Face à Moscou, l’Amérique relève la tête en orbite

Deux nations, deux idéologies, une planète pour champ de bataille.
Le 20 février 1962, l’Amérique refuse l’humiliation et reprend la main dans l’espace.
Une revanche américaine en pleine Guerre froide
Le 20 février 1962 marque un tournant stratégique dans la course à l’espace.
Ce jour-là, John Glenn devient le premier Américain à effectuer un vol orbital autour de la Terre.
À bord de la capsule Mercury-Atlas 6, baptisée Friendship 7, il accomplit trois révolutions complètes en 4 heures, 55 minutes et 23 secondes.
L’événement ne relève pas seulement de la prouesse scientifique. Il s’inscrit en pleine confrontation idéologique entre les États-Unis et l’Union soviétique.
En avril 1961, l’URSS avait frappé un coup historique avec le vol orbital de Youri Gagarine.
Quelques mois plus tard, Guerman Titov effectuait à son tour une mission orbitale prolongée.
Pour Washington, le choc est immense. Voir Moscou afficher une avance technologique dans le domaine spatial est jugé inacceptable.
Dans un contexte de Guerre froide, la suprématie scientifique est aussi une suprématie militaire.
La réaction américaine est rapide. La NASA, créée en 1958, voit ses effectifs passer de 10 000 à 36 000 personnes en quelques années.
Le programme Mercury devient prioritaire.
En mai 1961, Alan Shepard réalise un vol suborbital. Une avancée symbolique, mais insuffisante : il ne boucle pas une orbite complète.
Il faudra attendre John Glenn pour que les États-Unis placent enfin un homme en orbite autour de la Terre.
Friendship 7 : quatre heures sous tension
Le décollage a lieu depuis Cap Canaveral. La mission Mercury-Atlas 6 doit démontrer que l’Amérique maîtrise le vol orbital habité.
Après la première révolution terrestre, une alerte technique surgit : le système de pilotage automatique tombe en panne. John Glenn décide alors de passer en mode manuel.
Il assure personnellement les deuxième et troisième orbites.
Il pilote également la capsule durant la phase critique de réentrée atmosphérique.
Plus tard, il confiera :
La Guerre froide était bien réelle… il fallait rattraper notre retard.
Durant la mission, un signal ambigu laisse craindre un problème au niveau du bouclier thermique.
Si cette pièce venait à céder, la capsule serait détruite par les températures extrêmes de la réentrée.
La décision est prise d’écourter le vol. Initialement, sept orbites étaient envisagées.
La phase de descente est délicate. Les températures extérieures atteignent plusieurs milliers de degrés. Finalement, l’amerrissage se déroule sans incident majeur.
Les analyses techniques confirmeront qu’un problème existait bien au niveau du bouclier thermique.
John Glenn a littéralement frôlé la catastrophe.
Mais il revient sain et sauf. Et l’Amérique exulte.
Un héros national, symbole de la puissance américaine
À son retour, John Glenn est accueilli comme un héros national. Des défilés sont organisés.

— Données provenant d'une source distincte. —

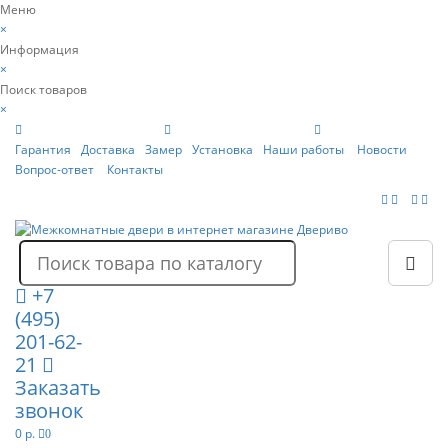
Меню
×
Информация
×
Поиск товаров
×
Гарантия
Доставка
Замер
Установка
Наши работы
Новости
Вопрос-ответ
Контакты
+7
(495)
201-62-
21
Заказать
звонок
0 р.
0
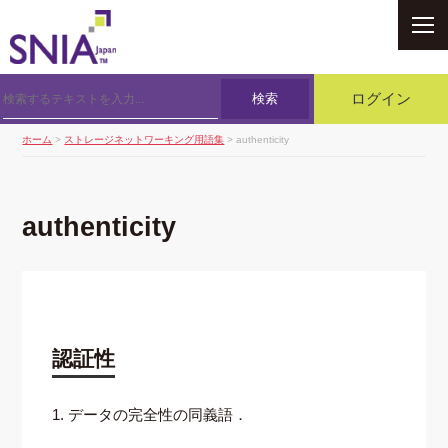
SNIA
検索
ログイン
ホーム
>
ストレージネットワーキング用語集
> authenticity
authenticity
認証性
1. データの完全性の同義語．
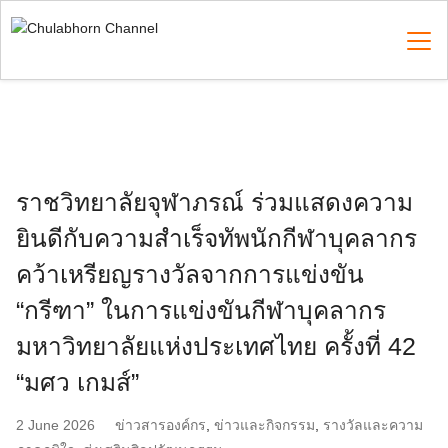
Skip
to
content
Search
for:
ราชวิทยาลัยจุฬาภรณ์ ร่วมแสดงความ
ยินดีกับความสำเร็จทัพนักกีฬาบุคลากร
คว้าเหรียญรางวัลจากการแข่งขัน
“กรีฑา” ในการแข่งขันกีฬาบุคลากร
มหาวิทยาลัยแห่งประเทศไทย ครั้งที่ 42
“มศว เกมส์”
2 June 2026
ข่าวสารองค์กร
,
ข่าวและกิจกรรม
,
รางวัลและความ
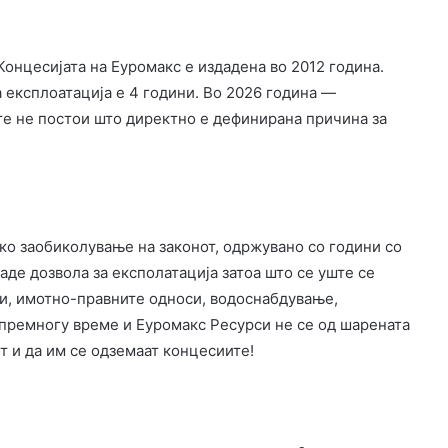
Концесијата на Еуромакс е издадена во 2012 година.
 експлоатација е 4 години. Во 2026 година —
те не постои што директно е дефинирана причина за
ско заобиколување на законот, одржувано со години со
аде дозвола за експолатација затоа што се уште се
ии, имотно-правните односи, водоснабдување,
 премногу време и Еуромакс Ресурси не се од шарената
т и да им се одземаат концесиите!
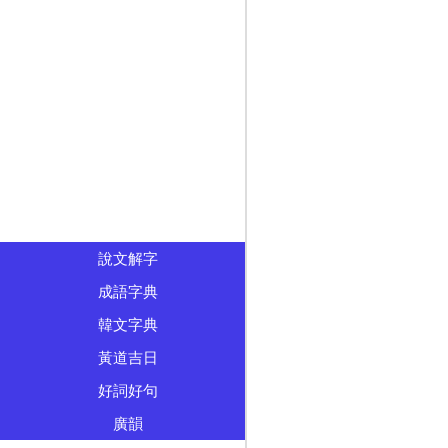
說文解字
成語字典
韓文字典
黃道吉日
好詞好句
廣韻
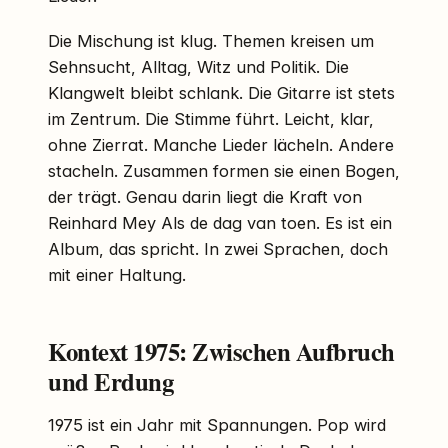
Die Mischung ist klug. Themen kreisen um
Sehnsucht, Alltag, Witz und Politik. Die
Klangwelt bleibt schlank. Die Gitarre ist stets
im Zentrum. Die Stimme führt. Leicht, klar,
ohne Zierrat. Manche Lieder lächeln. Andere
stacheln. Zusammen formen sie einen Bogen,
der trägt. Genau darin liegt die Kraft von
Reinhard Mey Als de dag van toen. Es ist ein
Album, das spricht. In zwei Sprachen, doch
mit einer Haltung.
Kontext 1975: Zwischen Aufbruch
und Erdung
1975 ist ein Jahr mit Spannungen. Pop wird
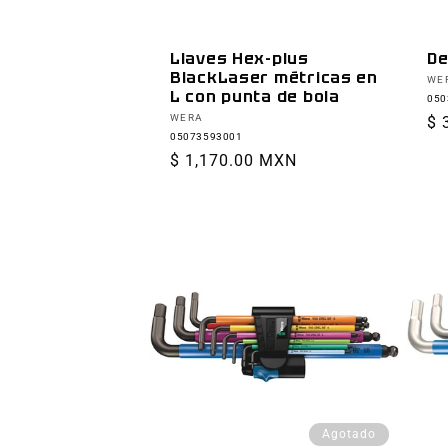
Llaves Hex-plus
De
BlackLaser métricas en
Pr
WE
L con punta de bola
050
Proveedor:
WERA
Pr
$ 
05073593001
ha
Precio
$ 1,170.00 MXN
habitual
Agotado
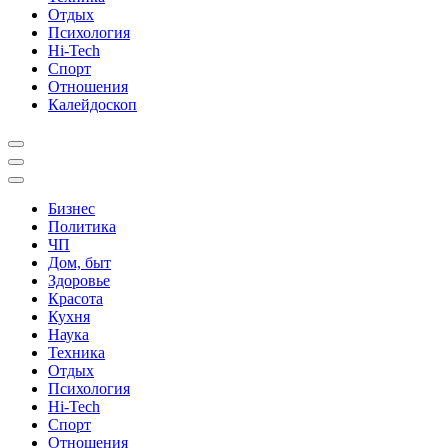
Отдых
Психология
Hi-Tech
Спорт
Отношения
Калейдоскоп
Бизнес
Политика
ЧП
Дом, быт
Здоровье
Красота
Кухня
Наука
Техника
Отдых
Психология
Hi-Tech
Спорт
Отношения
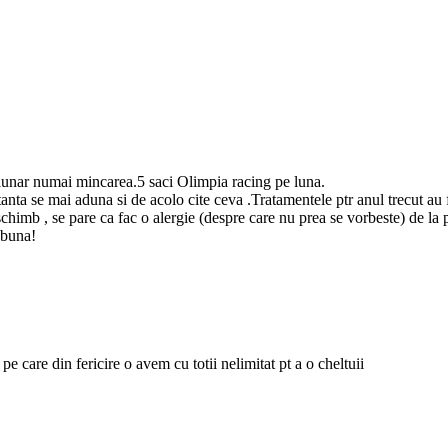
 lunar numai mincarea.5 saci Olimpia racing pe luna.
tanta se mai aduna si de acolo cite ceva .Tratamentele ptr anul trecut au
chimb , se pare ca fac o alergie (despre care nu prea se vorbeste) de la 
 buna!
pe care din fericire o avem cu totii nelimitat pt a o cheltuii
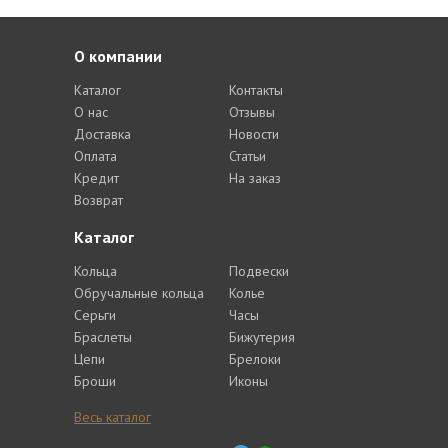
О компании
Каталог
Контакты
О нас
Отзывы
Доставка
Новости
Оплата
Статьи
Кредит
На заказ
Возврат
Каталог
Кольца
Подвески
Обручальные кольца
Колье
Серьги
Часы
Браслеты
Бижутерия
Цепи
Брелоки
Броши
Иконы
Весь каталог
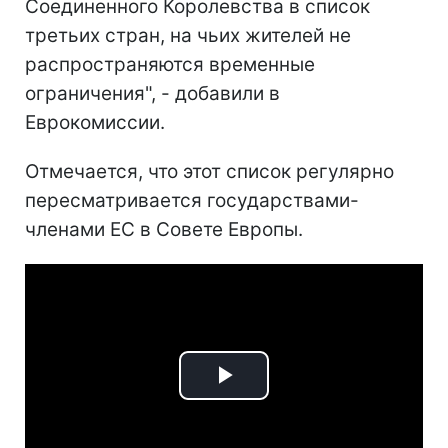
Соединенного Королевства в список
третьих стран, на чьих жителей не
распространяются временные
ограничения", - добавили в
Еврокомиссии.
Отмечается, что этот список регулярно
пересматривается государствами-
членами ЕС в Совете Европы.
Play
Video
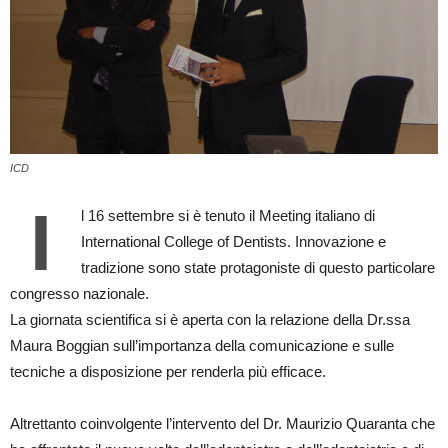
ICD
I
l 16 settembre si è tenuto il Meeting italiano di
International College of Dentists. Innovazione e
tradizione sono state protagoniste di questo particolare
congresso nazionale.
La giornata scientifica si è aperta con la relazione della Dr.ssa
Maura Boggian sull’importanza della comunicazione e sulle
tecniche a disposizione per renderla più efficace.
Altrettanto coinvolgente l’intervento del Dr. Maurizio Quaranta che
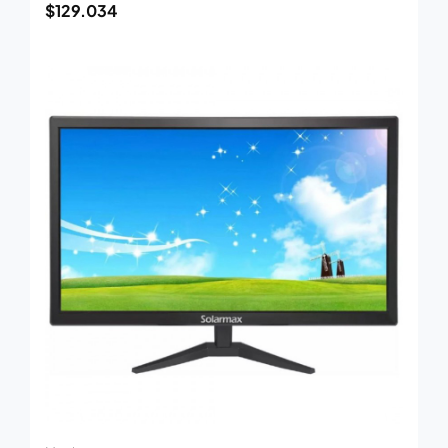
$
129.034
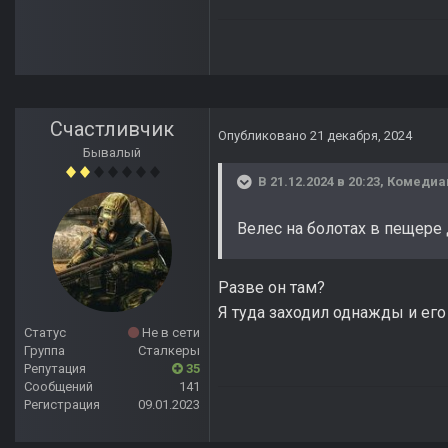
Счастливчик
Опубликовано
21 декабря, 2024
Бывалый
В 21.12.2024 в 20:23,
Комедиа
Велес на болотах в пещере
Разве он там?
Я туда заходил однажды и его
Статус
Не в сети
Группа
Сталкеры
Репутация
35
Сообщений
141
Регистрация
09.01.2023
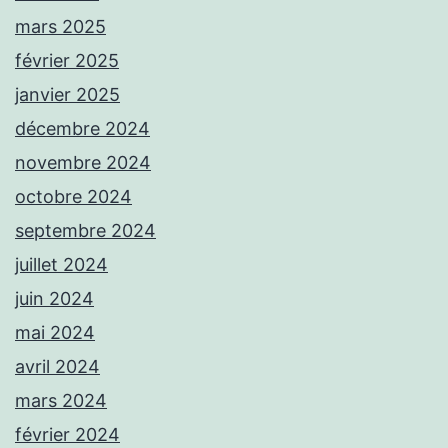
mars 2025
février 2025
janvier 2025
décembre 2024
novembre 2024
octobre 2024
septembre 2024
juillet 2024
juin 2024
mai 2024
avril 2024
mars 2024
février 2024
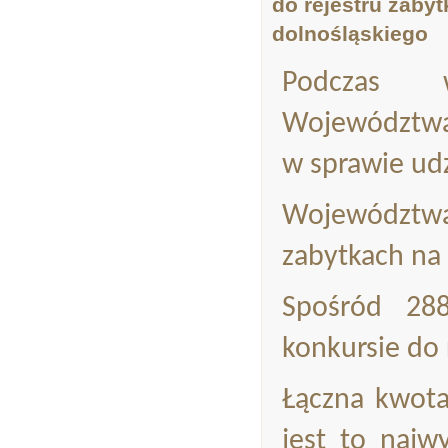
do rejestru zaby
dolnośląskiego
Podczas w
Województwa 
w sprawie udz
Województwa
zabytkach na
Spośród 28
konkursie do 
Łączna kwota
jest to najw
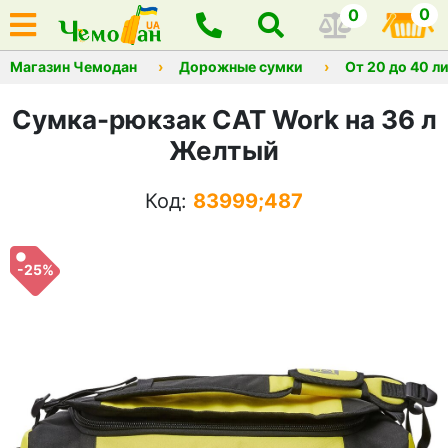
0
0
Магазин Чемодан
Дорожные сумки
От 20 до 40 л
Сумка-рюкзак CAT Work на 36 л
Желтый
Код:
83999;487
-25%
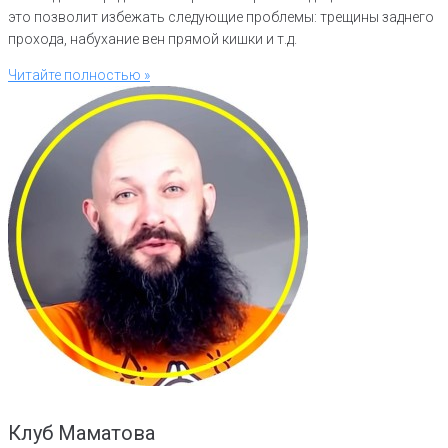
это позволит избежать следующие проблемы: трещины заднего
прохода, набухание вен прямой кишки и т.д.
Читайте полностью »
Клуб Маматова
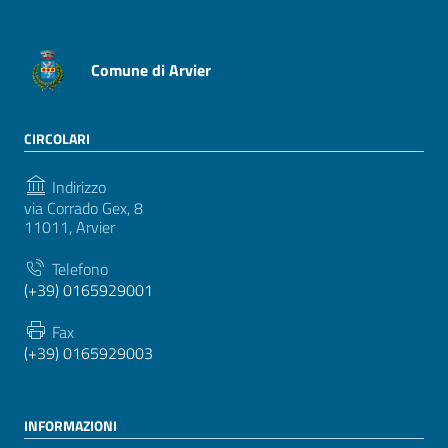
Comune di Arvier
CIRCOLARI
Indirizzo
via Corrado Gex, 8
11011, Arvier
Telefono
(+39) 0165929001
Fax
(+39) 0165929003
INFORMAZIONI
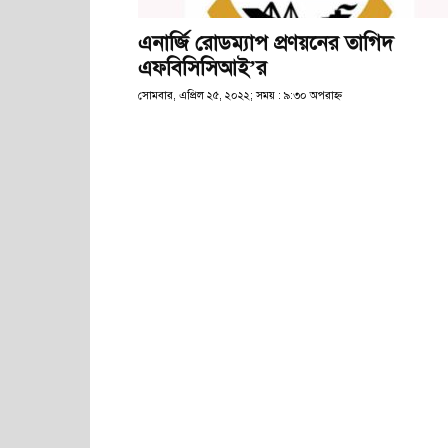
এনার্জি রোডম্যাপ প্রণয়নের তাগিদ
এফবিসিসিআই’র
সোমবার, এপ্রিল ২৫, ২০২২; সময় : ৯:৩০ অপরাহ্ণ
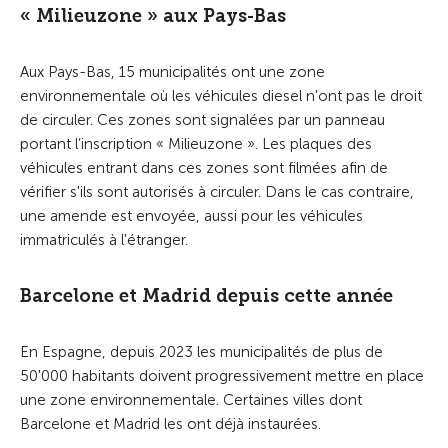
« Milieuzone » aux Pays-Bas
Aux Pays-Bas, 15 municipalités ont une zone
environnementale où les véhicules diesel n'ont pas le droit
de circuler. Ces zones sont signalées par un panneau
portant l’inscription « Milieuzone ». Les plaques des
véhicules entrant dans ces zones sont filmées afin de
vérifier s'ils sont autorisés à circuler. Dans le cas contraire,
une amende est envoyée, aussi pour les véhicules
immatriculés à l'étranger.
Barcelone et Madrid depuis cette année
En Espagne, depuis 2023 les municipalités de plus de
50'000 habitants doivent progressivement mettre en place
une zone environnementale. Certaines villes dont
Barcelone et Madrid les ont déjà instaurées.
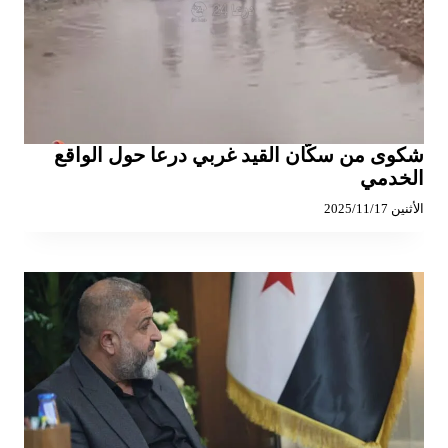
شكوى من سكّان القيد غربي درعا حول الواقع
الخدمي
الأثنين 2025/11/17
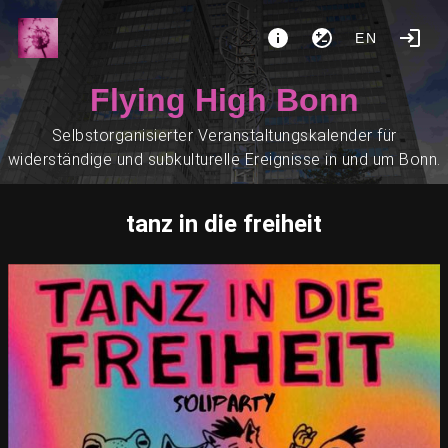
EN
Flying High Bonn
Selbstorganisierter Veranstaltungskalender für
widerständige und subkulturelle Ereignisse in und um Bonn.
tanz in die freiheit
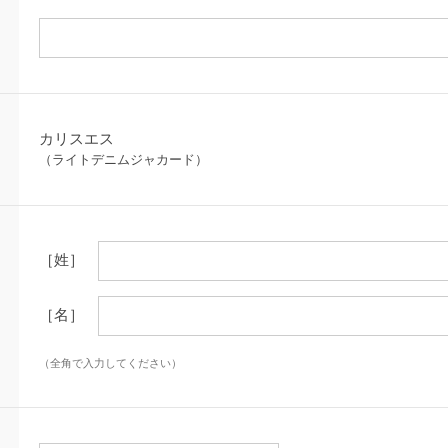
カリスエス
（ライトデニムジャカード）
［姓］
［名］
（全角で入力してください）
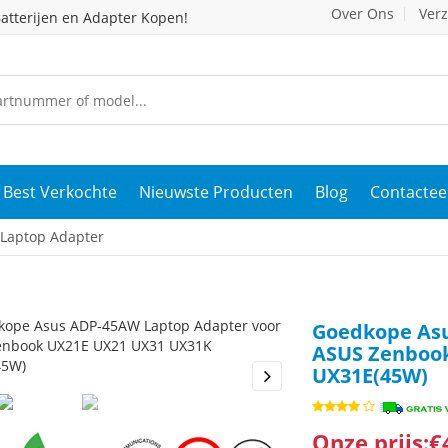
Over Ons
Ver
atterijen en Adapter Kopen!
Best Verkochte
Nieuwste Producten
Blog
Contactee
Laptop Adapter
Goedkope Asu
ASUS Zenboo
UX31E(45W)
s
Next
Onze prijs:€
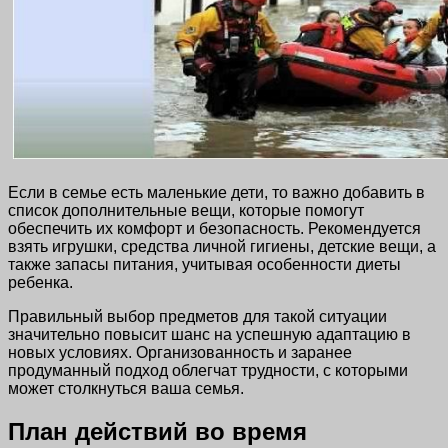
Если в семье есть маленькие дети, то важно добавить в
список дополнительные вещи, которые помогут
обеспечить их комфорт и безопасность. Рекомендуется
взять игрушки, средства личной гигиены, детские вещи, а
также запасы питания, учитывая особенности диеты
ребенка.
Правильный выбор предметов для такой ситуации
значительно повысит шанс на успешную адаптацию в
новых условиях. Организованность и заранее
продуманный подход облегчат трудности, с которыми
может столкнуться ваша семья.
План действий во время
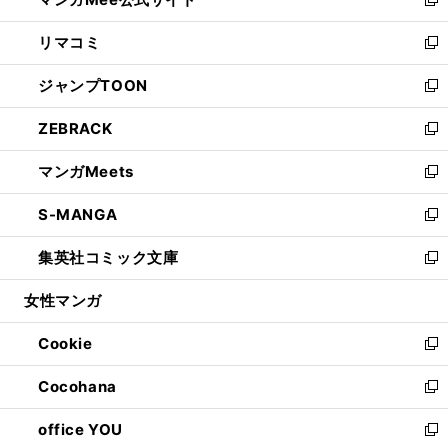
ド
ィ
い
新
ウ
ン
ウ
し
リマコミ
で
ド
ィ
い
新
開
ウ
ン
ウ
し
ジャンプTOON
く
で
ド
ィ
い
新
開
ウ
ン
ウ
し
ZEBRACK
く
で
ド
ィ
い
新
開
ウ
ン
ウ
し
マンガMeets
く
で
ド
ィ
い
新
開
ウ
ン
ウ
し
S-MANGA
く
で
ド
ィ
い
新
開
ウ
ン
ウ
し
集英社コミック文庫
く
で
ド
ィ
い
新
開
ウ
ン
ウ
し
女性マンガ
く
で
ド
ィ
い
開
ウ
ン
ウ
Cookie
く
で
ド
ィ
新
開
ウ
ン
し
Cocohana
く
で
ド
い
新
開
ウ
ウ
し
office YOU
く
で
ィ
い
新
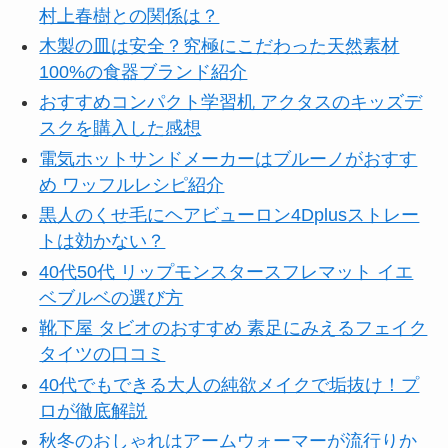
村上春樹との関係は？
木製の皿は安全？究極にこだわった天然素材
100%の食器ブランド紹介
おすすめコンパクト学習机 アクタスのキッズデ
スクを購入した感想
電気ホットサンドメーカーはブルーノがおすす
め ワッフルレシピ紹介
黒人のくせ毛にヘアビューロン4Dplusストレー
トは効かない？
40代50代 リップモンスタースフレマット イエ
ベブルベの選び方
靴下屋 タビオのおすすめ 素足にみえるフェイク
タイツの口コミ
40代でもできる大人の純欲メイクで垢抜け！プ
ロが徹底解説
秋冬のおしゃれはアームウォーマーが流行りか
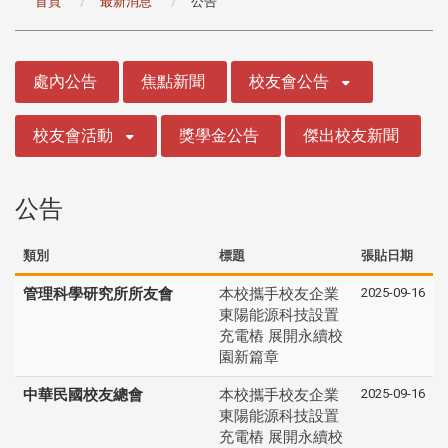
首頁
最新消息
公告
:::
處內公告
焦點新聞
校友會公告
校友會活動
獎學金公告
傑出校友新聞
公告
類別
標題
張貼日期
2025-09-16
管理科學研究所所友會
本校攜手校友企業
東陽能源科技設置
充電樁 展開永續校
園新篇章
2025-09-16
中華民國校友總會
本校攜手校友企業
東陽能源科技設置
充電樁 展開永續校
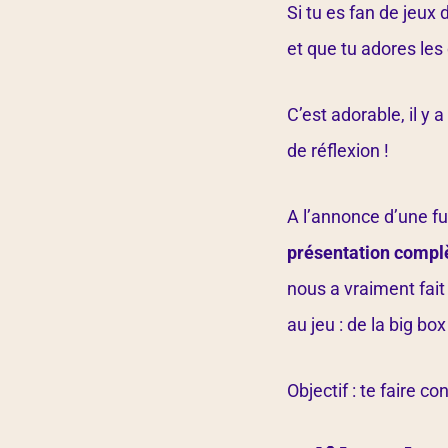
Si tu es fan de jeux
et que tu adores les
C’est adorable, il y
de réflexion !
A l’annonce d’une fut
présentation complè
nous a vraiment fait
au jeu : de la big bo
Objectif : te faire co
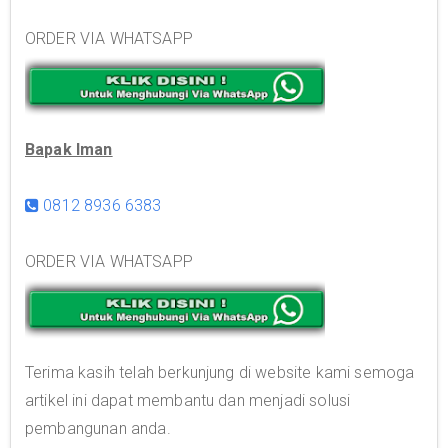
ORDER VIA WHATSAPP
Bapak Iman
0812 8936 6383
ORDER VIA WHATSAPP
Terima kasih telah berkunjung di website kami semoga
artikel ini dapat membantu dan menjadi solusi
pembangunan anda.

L’astronaute devient un symbole vivant de la détermination américaine.
Il fait partie des célèbres « Mercury Seven », les pionniers du programme spatial habité.
Dans l’histoire de la NASA, il occupe une place singulière : celle de l’homme qui a restauré l’honneur américain en orbite.
Son engagement ne s’arrête pas là. Il entame ensuite une carrière politique.
Élu sénateur démocrate de l’Ohio, il siègera près de trente ans au Sénat des États-Unis. Il tentera également une candidature à la Maison-Blanche en 1984.
Mais son nom restera avant tout associé au 20 février 1962, au moment précis où les États-Unis ont prouvé qu’ils pouvaient rivaliser avec l’URSS dans la conquête spatiale.
En 1998, à 77 ans, il retourne dans l’espace à bord de la navette Discovery pour étudier les effets du vol spatial sur les personnes âgées.
Un record d’âge pour un astronaute américain.
John Glenn s’éteint en décembre 2016 à l’âge de 95 ans. Il demeure l’un des visages les plus emblématiques de la conquête spatiale américaine.
Son vol orbital n’a pas seulement marqué une étape scientifique. Il a renforcé la crédibilité stratégique des États-Unis.
Dans la course à l’espace, rien n’était anecdotique. Chaque lancement était un message envoyé au monde.
Le 20 février 1962, ce message était clair : l’Amérique ne se laisserait pas distancer.